> What this task involves: Go through the records below and set each one down exactly, leaving out any pictures.

Data for review below:

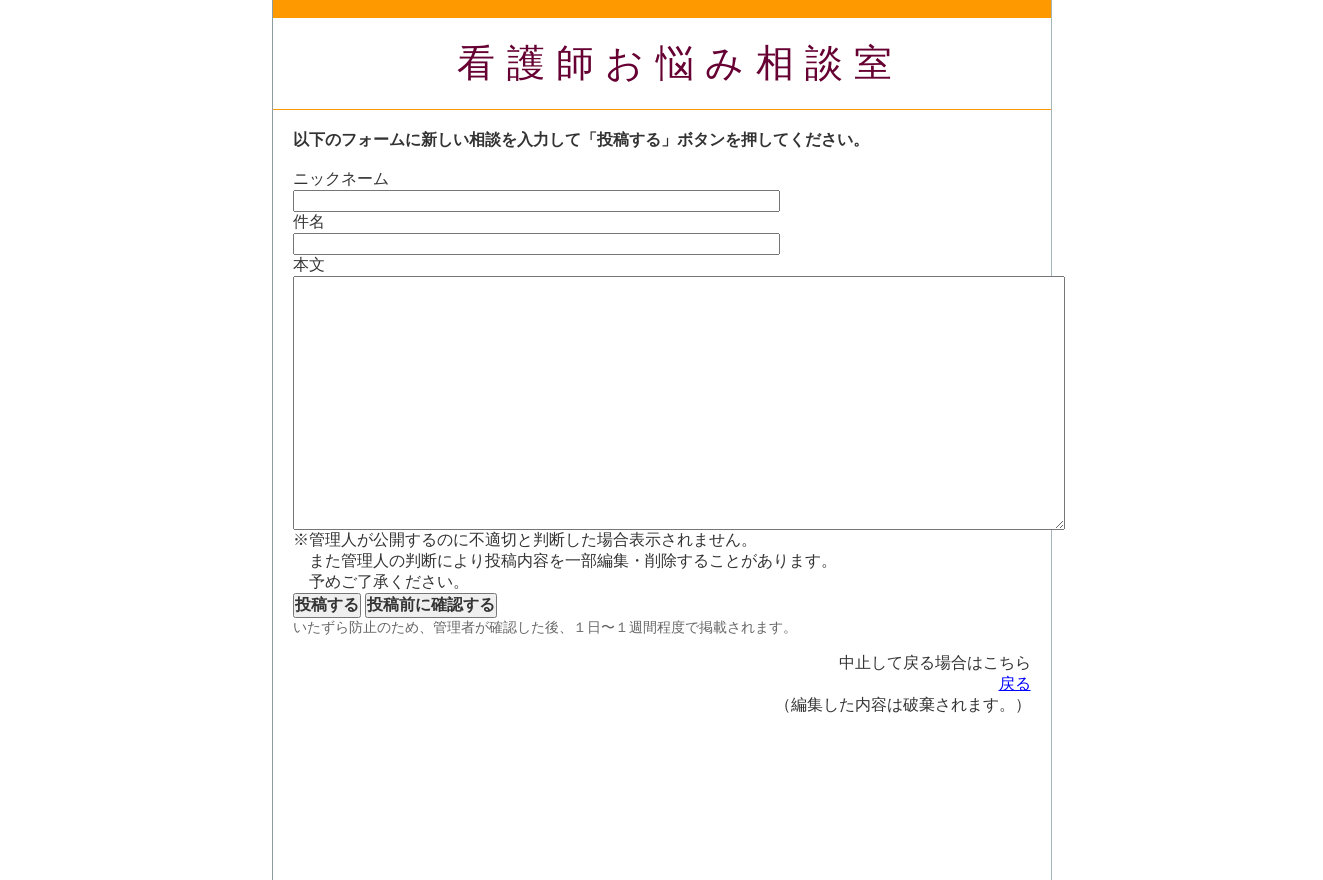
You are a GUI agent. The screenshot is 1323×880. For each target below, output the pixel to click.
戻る (1015, 683)
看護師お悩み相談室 (680, 63)
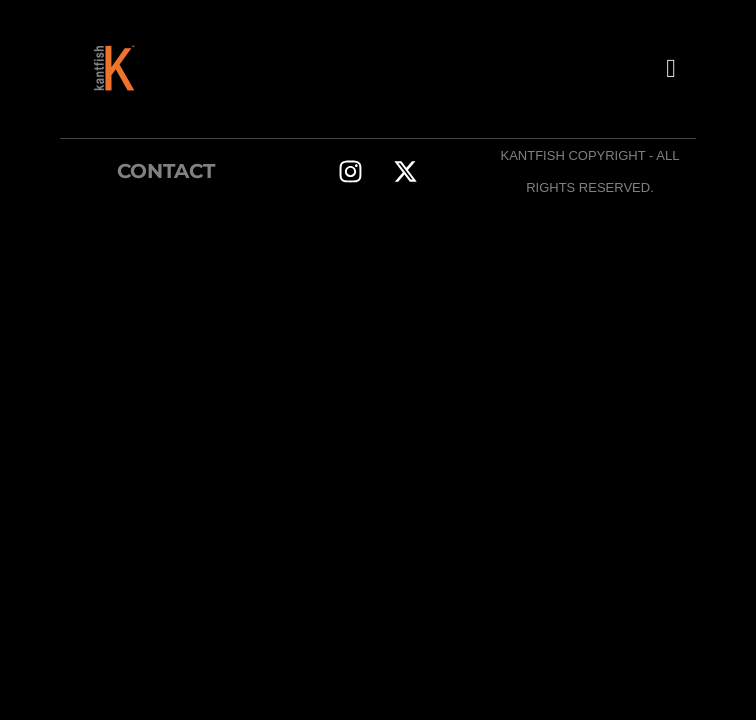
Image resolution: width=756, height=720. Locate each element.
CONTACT (166, 171)
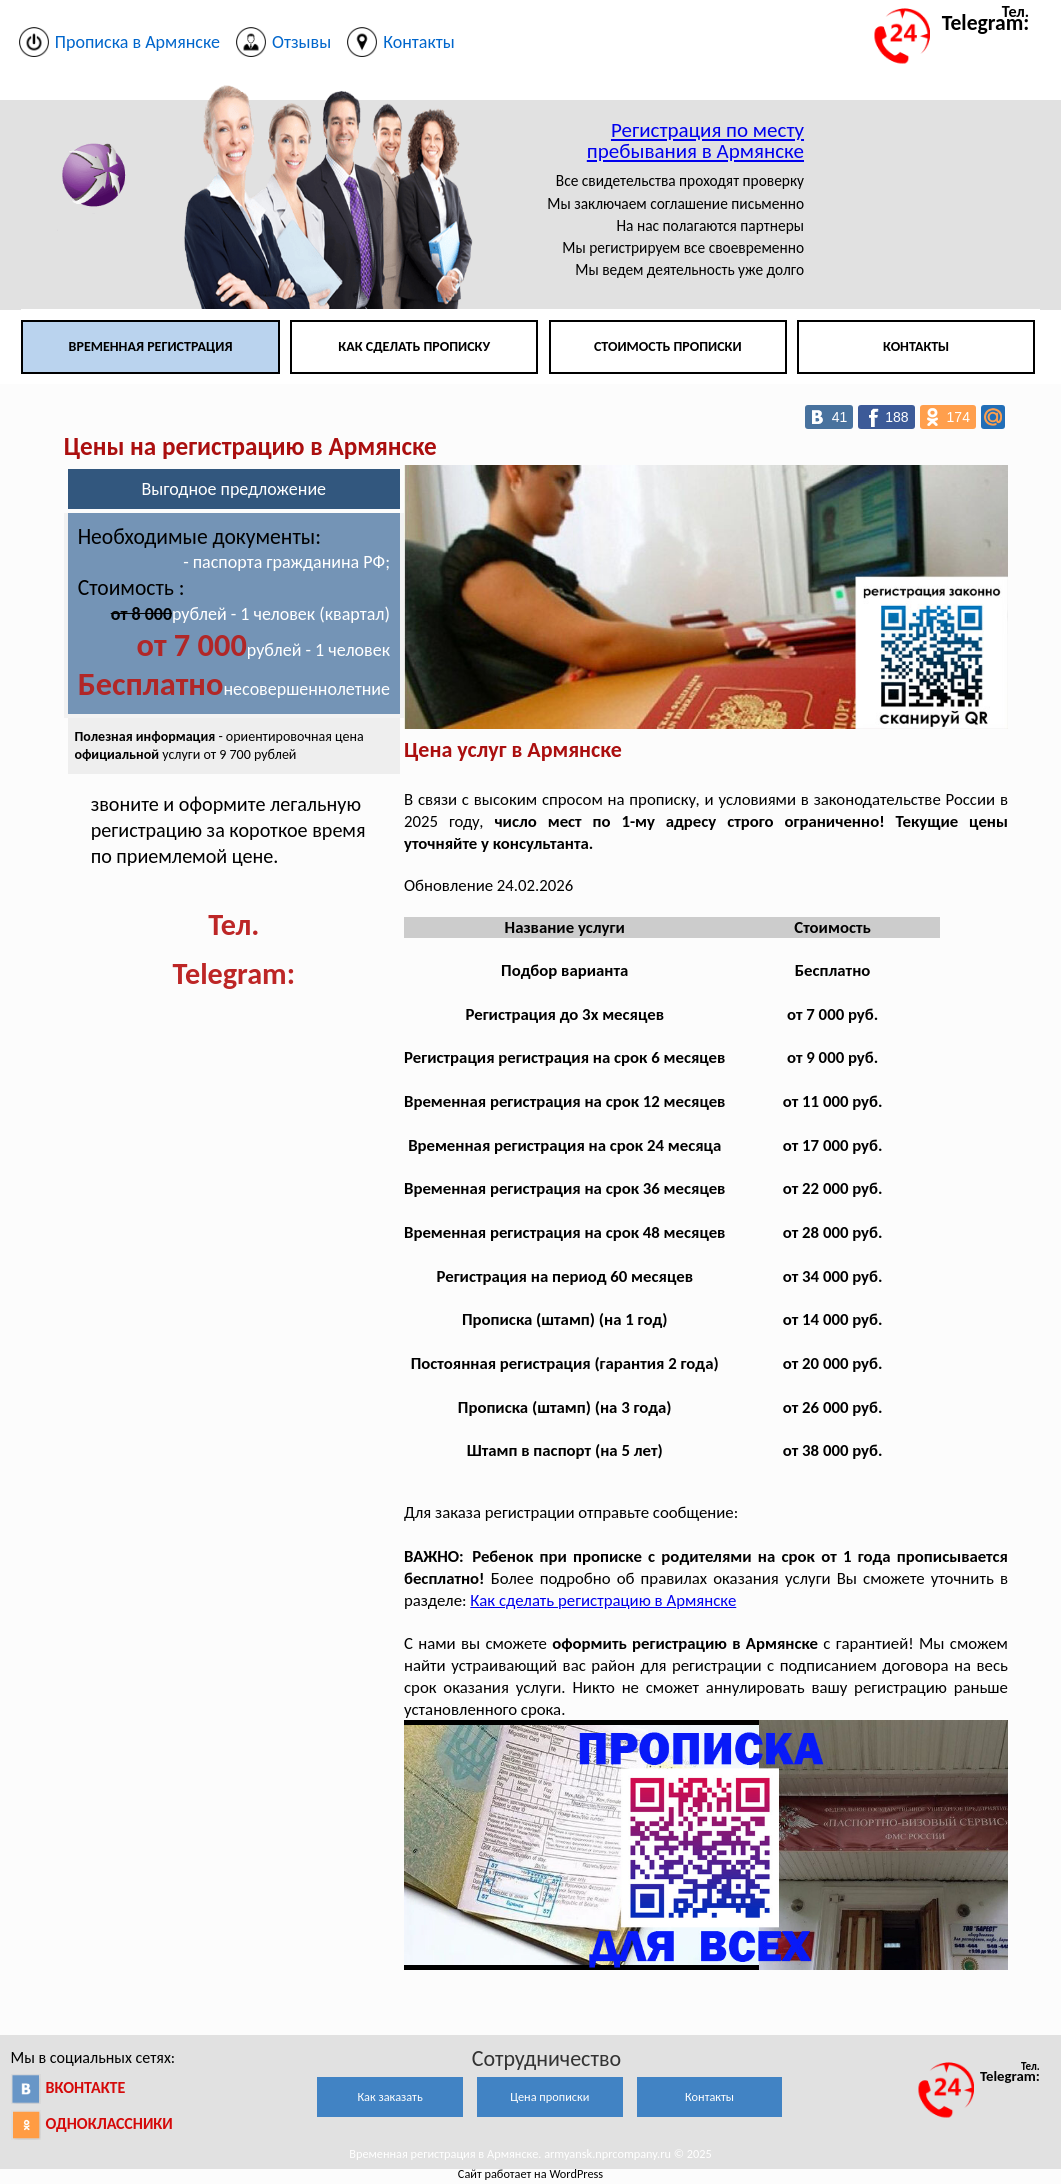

End of Data for review.

> Output below:
You are a GUI agent. The screenshot is 1323×880. For each target below, output the pixel to click.
戻る (1015, 683)
看護師お悩み相談室 (680, 63)
Image resolution: width=756, height=720. Locate each element.
CONTACT (166, 171)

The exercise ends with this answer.